- **Task to carry out**: Locate the word "Política" in the entries below, then gather every line that holds it.

- **Provided material**:
BEGIN

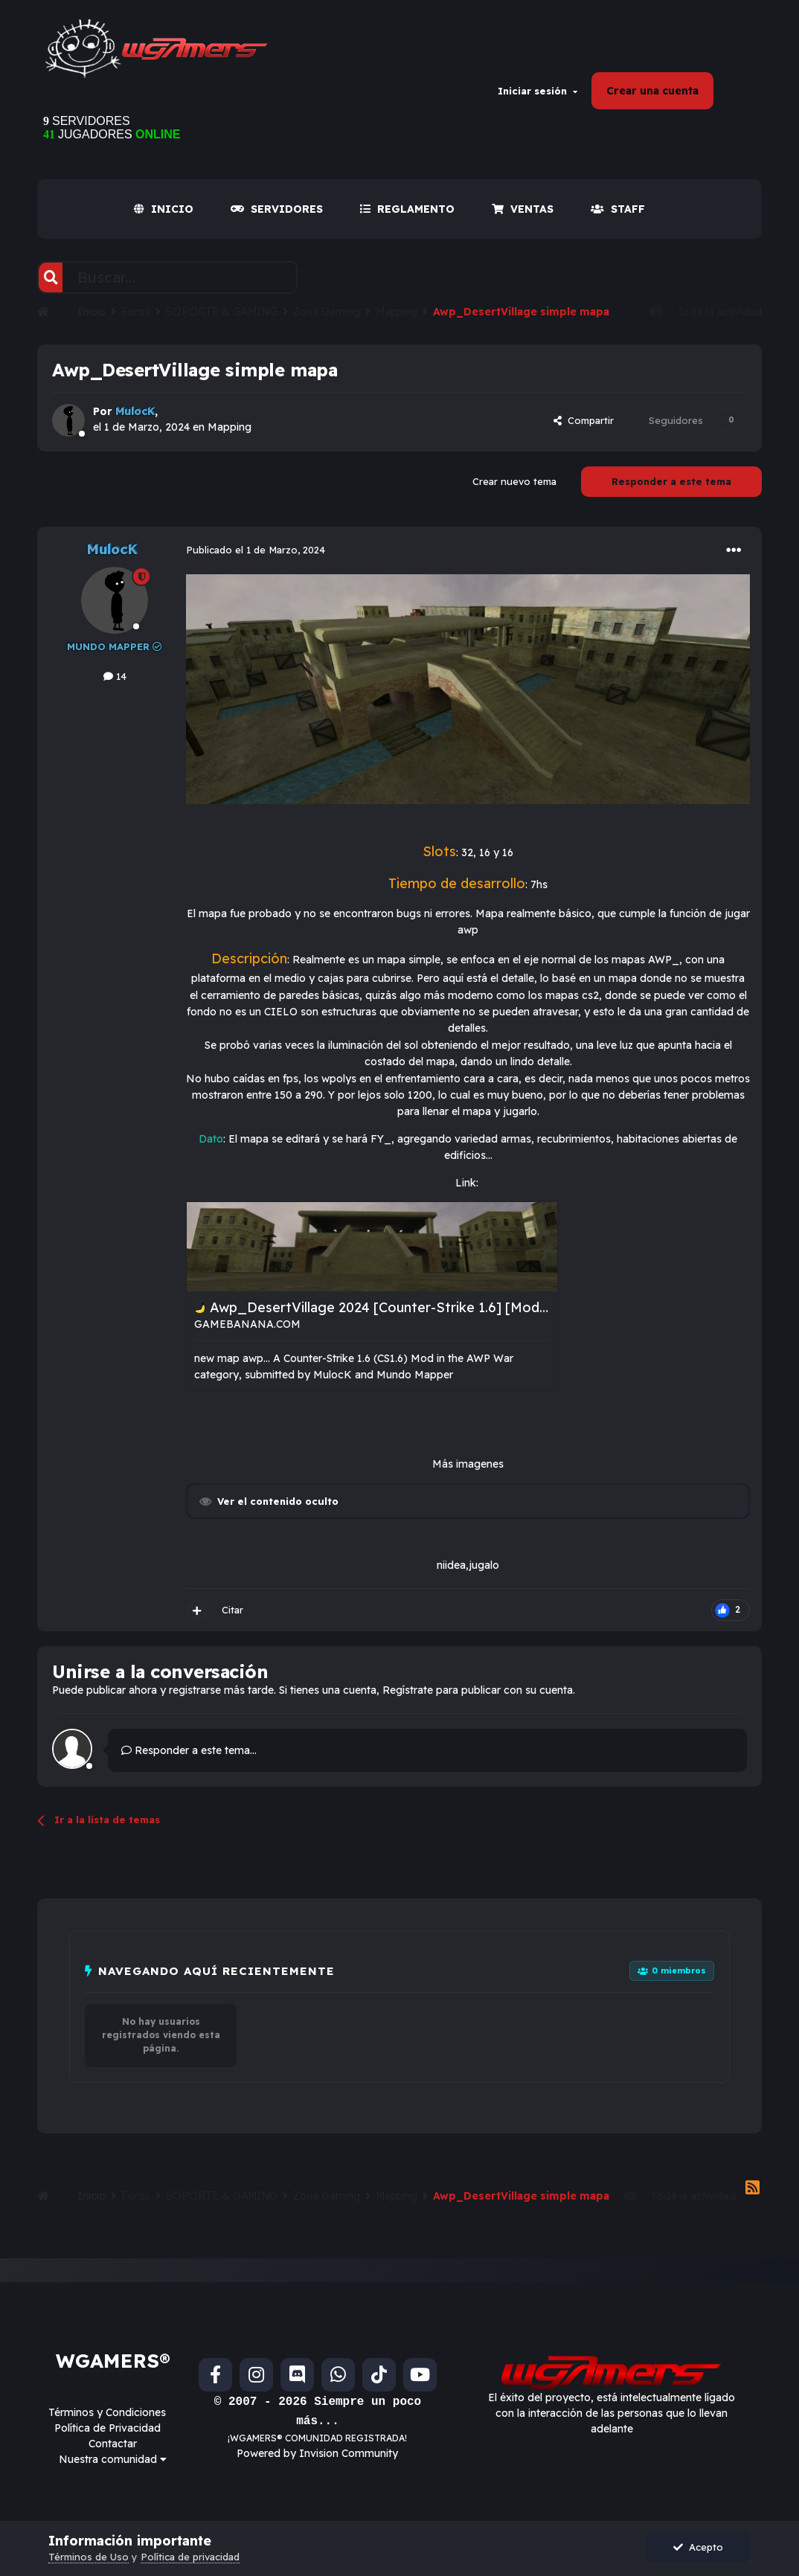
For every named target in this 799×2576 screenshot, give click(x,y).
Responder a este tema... (189, 1750)
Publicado (255, 550)
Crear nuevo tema (514, 481)
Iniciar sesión (537, 91)
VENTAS (522, 209)
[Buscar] (50, 277)
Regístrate (407, 1690)
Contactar (113, 2443)
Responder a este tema (671, 481)
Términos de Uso (88, 2557)
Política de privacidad (190, 2557)
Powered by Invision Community (317, 2453)
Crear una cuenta (652, 90)
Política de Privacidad (107, 2428)
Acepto (698, 2547)
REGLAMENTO (407, 209)
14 (114, 676)
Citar (232, 1610)
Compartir (583, 420)
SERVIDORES (277, 209)
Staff (618, 209)
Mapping (229, 427)
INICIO (163, 209)
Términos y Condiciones (107, 2412)
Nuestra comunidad (113, 2459)
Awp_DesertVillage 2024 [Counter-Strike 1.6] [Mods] (380, 1307)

END

- **Response to this task**:
Política de privacidad (190, 2557)
Política de Privacidad (107, 2428)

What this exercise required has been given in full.